Ensuring the integrity of cement bonding in wellbore casings is crucial for the efficient design and construction of oil and gas production, geothermal energy development and geological carbon storage wells. Acoustic techniques commonly used to evaluate casing-cement and cement-formation interfaces have not proven sufficiently accurate, leading to the evolution of more precise ultrasonic measurement methods.
Schematic diagram of ultrasonic pulse-echo device in a cased-hole environment. Source: aiig.2025.100170
Researchers in China recently conducted a review of ultrasonic pulse-echo and pitch-catch logging techniques that have emerged as effective and non-destructive methods for such quantitative assessments. The technologies covered in Artificial Intelligence in Geosciences include automated waveform quality control using variational autoencoders, simultaneous inversion of borehole-fluid and cement acoustic impedance.

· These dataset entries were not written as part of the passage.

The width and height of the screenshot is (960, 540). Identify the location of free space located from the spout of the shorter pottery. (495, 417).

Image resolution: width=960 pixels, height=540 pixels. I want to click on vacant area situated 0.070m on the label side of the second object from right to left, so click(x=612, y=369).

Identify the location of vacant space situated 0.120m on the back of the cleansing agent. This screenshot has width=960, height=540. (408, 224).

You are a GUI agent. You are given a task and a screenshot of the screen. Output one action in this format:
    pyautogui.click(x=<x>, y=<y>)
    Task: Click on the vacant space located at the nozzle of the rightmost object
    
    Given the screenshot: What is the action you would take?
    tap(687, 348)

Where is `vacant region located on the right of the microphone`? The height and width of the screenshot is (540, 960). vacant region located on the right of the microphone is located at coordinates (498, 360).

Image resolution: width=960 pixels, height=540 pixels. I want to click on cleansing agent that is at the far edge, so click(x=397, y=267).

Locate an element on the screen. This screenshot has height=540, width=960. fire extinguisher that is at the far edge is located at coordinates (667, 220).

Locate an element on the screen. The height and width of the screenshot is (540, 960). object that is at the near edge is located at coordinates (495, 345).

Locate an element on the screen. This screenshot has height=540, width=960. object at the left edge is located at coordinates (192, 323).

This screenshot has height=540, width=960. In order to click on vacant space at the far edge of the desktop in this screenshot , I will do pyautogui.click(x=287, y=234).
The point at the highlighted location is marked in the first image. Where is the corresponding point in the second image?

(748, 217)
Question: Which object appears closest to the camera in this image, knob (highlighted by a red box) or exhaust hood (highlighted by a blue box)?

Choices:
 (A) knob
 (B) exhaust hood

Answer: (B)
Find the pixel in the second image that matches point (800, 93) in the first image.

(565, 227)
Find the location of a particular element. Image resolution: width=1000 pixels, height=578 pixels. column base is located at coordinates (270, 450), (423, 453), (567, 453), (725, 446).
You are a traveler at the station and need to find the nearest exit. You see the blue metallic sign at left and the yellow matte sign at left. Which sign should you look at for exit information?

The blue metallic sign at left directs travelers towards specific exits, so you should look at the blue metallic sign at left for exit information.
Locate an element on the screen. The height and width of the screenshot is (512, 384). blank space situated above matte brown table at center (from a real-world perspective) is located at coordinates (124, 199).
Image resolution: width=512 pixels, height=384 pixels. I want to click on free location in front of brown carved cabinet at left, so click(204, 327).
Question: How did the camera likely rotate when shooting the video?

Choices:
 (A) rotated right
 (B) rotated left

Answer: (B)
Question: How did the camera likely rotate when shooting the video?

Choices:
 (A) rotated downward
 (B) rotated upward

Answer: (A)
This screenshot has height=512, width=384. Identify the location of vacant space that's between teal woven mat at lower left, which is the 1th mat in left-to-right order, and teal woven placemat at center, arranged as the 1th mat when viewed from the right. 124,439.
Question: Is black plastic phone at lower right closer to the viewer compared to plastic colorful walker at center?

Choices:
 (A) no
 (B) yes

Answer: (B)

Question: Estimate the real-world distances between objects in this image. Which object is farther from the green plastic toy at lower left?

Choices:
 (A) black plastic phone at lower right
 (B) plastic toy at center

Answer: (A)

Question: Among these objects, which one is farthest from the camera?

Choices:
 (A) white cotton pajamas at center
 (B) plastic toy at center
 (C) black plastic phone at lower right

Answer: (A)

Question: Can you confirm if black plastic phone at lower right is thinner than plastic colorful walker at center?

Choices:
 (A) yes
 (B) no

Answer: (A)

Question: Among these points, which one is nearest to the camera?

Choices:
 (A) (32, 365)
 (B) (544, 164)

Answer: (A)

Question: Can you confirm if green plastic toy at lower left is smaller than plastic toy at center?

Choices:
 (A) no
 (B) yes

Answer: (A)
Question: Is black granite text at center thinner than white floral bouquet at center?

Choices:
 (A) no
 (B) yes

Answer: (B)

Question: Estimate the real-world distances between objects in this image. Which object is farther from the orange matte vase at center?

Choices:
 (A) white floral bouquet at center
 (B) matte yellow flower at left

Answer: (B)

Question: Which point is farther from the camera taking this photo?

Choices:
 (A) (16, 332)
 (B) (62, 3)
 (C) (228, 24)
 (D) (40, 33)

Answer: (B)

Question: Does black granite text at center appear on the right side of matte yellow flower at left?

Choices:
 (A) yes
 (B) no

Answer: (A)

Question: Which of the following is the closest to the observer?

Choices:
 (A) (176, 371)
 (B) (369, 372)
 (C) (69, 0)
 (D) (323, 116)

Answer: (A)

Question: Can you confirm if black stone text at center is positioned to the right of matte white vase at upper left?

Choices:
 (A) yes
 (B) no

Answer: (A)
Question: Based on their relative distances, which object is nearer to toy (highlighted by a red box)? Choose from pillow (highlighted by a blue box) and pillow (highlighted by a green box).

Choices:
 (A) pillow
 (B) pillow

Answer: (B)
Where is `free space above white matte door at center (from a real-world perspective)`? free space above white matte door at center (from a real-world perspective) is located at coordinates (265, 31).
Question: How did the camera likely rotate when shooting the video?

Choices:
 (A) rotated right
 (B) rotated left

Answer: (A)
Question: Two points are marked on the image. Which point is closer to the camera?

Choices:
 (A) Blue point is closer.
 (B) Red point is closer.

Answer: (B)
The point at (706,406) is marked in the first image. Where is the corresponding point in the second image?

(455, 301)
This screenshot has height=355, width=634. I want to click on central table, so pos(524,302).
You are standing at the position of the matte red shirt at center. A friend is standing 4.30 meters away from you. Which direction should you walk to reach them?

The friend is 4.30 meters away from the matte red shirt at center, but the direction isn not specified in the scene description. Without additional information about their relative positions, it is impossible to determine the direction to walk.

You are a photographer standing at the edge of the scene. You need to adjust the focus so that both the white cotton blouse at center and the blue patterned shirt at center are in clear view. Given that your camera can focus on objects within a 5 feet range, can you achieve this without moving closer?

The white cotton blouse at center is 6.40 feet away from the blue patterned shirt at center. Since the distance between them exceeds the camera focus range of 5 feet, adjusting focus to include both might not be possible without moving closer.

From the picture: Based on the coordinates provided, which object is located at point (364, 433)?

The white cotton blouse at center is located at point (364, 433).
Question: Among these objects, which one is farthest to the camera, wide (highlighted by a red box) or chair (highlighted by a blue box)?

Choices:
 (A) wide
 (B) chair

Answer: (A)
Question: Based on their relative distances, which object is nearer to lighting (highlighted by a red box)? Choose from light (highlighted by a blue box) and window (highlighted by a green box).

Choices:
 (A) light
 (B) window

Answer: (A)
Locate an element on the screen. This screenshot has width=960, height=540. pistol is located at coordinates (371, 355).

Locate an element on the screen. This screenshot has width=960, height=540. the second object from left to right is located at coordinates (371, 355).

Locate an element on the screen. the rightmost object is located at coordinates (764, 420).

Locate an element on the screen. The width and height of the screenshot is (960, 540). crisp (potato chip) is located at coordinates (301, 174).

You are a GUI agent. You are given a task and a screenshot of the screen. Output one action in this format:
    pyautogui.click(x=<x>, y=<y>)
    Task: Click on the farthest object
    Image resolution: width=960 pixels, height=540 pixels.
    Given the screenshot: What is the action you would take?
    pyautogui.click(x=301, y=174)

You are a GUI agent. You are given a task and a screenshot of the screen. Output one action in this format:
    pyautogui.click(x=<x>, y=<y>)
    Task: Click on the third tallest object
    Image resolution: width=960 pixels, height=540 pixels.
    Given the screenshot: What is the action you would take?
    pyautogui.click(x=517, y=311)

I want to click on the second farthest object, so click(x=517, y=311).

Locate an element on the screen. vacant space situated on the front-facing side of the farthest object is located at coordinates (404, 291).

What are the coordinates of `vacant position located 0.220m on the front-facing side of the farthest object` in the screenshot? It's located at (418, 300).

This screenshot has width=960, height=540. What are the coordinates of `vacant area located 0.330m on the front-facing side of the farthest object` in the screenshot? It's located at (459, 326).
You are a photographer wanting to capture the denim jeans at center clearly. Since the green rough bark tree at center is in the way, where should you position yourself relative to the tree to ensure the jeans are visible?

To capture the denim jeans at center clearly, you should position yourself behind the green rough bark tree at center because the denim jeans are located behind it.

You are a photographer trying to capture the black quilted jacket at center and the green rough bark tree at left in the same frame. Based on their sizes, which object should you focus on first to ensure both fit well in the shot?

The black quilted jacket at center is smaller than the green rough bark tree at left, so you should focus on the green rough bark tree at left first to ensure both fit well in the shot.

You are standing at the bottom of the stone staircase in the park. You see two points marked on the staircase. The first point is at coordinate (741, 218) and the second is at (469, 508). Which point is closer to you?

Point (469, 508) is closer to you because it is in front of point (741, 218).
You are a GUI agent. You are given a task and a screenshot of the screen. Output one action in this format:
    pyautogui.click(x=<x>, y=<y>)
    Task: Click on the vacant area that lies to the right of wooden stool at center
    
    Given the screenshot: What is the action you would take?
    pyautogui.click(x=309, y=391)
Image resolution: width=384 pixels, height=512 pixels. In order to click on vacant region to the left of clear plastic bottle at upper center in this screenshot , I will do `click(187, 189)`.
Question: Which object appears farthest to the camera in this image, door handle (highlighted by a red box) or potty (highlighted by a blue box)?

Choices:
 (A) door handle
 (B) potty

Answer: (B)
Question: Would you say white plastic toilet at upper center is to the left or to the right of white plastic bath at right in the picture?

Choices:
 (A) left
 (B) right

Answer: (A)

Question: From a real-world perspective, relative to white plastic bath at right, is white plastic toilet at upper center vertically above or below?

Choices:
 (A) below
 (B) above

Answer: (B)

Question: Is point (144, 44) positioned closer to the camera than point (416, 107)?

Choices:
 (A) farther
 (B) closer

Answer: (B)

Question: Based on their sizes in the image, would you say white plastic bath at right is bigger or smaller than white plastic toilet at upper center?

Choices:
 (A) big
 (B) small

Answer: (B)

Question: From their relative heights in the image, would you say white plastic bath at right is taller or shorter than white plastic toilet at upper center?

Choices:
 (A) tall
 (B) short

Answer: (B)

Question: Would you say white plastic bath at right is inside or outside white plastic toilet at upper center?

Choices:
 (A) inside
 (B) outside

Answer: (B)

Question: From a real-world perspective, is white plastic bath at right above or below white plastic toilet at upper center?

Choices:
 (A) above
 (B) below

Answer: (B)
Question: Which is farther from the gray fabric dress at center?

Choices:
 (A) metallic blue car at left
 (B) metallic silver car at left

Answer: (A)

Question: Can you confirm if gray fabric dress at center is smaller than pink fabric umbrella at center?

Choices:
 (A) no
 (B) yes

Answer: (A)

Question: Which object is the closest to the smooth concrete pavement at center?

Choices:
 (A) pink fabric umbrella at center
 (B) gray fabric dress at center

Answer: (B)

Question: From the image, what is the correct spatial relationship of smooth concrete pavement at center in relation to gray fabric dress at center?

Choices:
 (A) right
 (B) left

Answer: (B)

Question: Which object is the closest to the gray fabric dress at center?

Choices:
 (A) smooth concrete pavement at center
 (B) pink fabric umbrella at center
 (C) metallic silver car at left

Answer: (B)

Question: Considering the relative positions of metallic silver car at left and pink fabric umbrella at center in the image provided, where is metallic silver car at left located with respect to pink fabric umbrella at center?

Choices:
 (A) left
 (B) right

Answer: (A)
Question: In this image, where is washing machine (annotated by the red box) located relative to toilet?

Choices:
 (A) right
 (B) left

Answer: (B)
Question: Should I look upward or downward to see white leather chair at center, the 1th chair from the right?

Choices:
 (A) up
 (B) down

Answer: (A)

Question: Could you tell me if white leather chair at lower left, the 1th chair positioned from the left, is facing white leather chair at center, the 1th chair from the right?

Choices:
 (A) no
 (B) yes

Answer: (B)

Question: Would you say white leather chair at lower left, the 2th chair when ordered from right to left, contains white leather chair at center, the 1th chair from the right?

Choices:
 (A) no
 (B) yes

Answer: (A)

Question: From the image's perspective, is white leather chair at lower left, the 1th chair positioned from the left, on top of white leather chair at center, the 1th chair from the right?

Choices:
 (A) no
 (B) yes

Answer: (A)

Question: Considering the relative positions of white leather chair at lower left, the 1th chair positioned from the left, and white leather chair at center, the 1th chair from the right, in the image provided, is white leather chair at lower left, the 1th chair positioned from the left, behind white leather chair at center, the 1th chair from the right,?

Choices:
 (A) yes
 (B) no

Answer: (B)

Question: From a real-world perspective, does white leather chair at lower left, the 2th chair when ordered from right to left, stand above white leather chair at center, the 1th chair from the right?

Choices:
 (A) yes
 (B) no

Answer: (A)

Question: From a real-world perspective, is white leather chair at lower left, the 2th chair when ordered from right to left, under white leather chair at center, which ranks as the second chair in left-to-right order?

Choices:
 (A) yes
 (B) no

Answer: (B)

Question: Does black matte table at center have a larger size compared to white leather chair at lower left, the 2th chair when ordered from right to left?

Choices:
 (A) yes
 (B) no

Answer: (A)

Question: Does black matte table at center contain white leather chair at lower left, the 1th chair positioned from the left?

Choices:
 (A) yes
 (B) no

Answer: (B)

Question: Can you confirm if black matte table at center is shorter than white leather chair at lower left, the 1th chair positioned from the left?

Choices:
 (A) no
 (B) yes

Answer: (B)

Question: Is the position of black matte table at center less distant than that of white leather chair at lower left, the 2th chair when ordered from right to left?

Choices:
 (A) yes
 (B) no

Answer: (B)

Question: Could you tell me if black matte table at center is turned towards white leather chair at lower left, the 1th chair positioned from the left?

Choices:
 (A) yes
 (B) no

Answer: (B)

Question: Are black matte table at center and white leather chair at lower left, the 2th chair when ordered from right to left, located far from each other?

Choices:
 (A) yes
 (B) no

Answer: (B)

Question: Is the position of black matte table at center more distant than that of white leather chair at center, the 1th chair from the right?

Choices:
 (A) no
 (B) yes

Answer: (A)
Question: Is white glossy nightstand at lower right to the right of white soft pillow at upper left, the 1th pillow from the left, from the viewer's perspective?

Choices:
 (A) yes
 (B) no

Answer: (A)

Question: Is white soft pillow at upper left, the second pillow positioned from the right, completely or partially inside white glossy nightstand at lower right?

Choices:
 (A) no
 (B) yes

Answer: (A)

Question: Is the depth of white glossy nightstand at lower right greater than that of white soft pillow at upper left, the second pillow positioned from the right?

Advances are also evident in approaches that suppress casing reflections via phase-shift interpolation and F–K transforms, and joint inversion of tool trajectory and borehole properties under eccentric conditions. Machine learning-based enhancement and arrival-time picking for time interval error (TIE) waveforms are cited as developments that enable more accurate extraction of TIE and support high-fidelity inversion of cement and fluid acoustic properties.
According to the researchers from the University of Electronic Science and Technology of China, Xi'an Shiyou University and China Oilfield Services Limited, "These approaches have been validated using synthetic simulations, full-scale physical experiments, and field case studies, demonstrating robustness across varied borehole environments and well conditions. Machine learning further increases reliability and automation, particularly in complex wavefields and low signal-to-noise settings."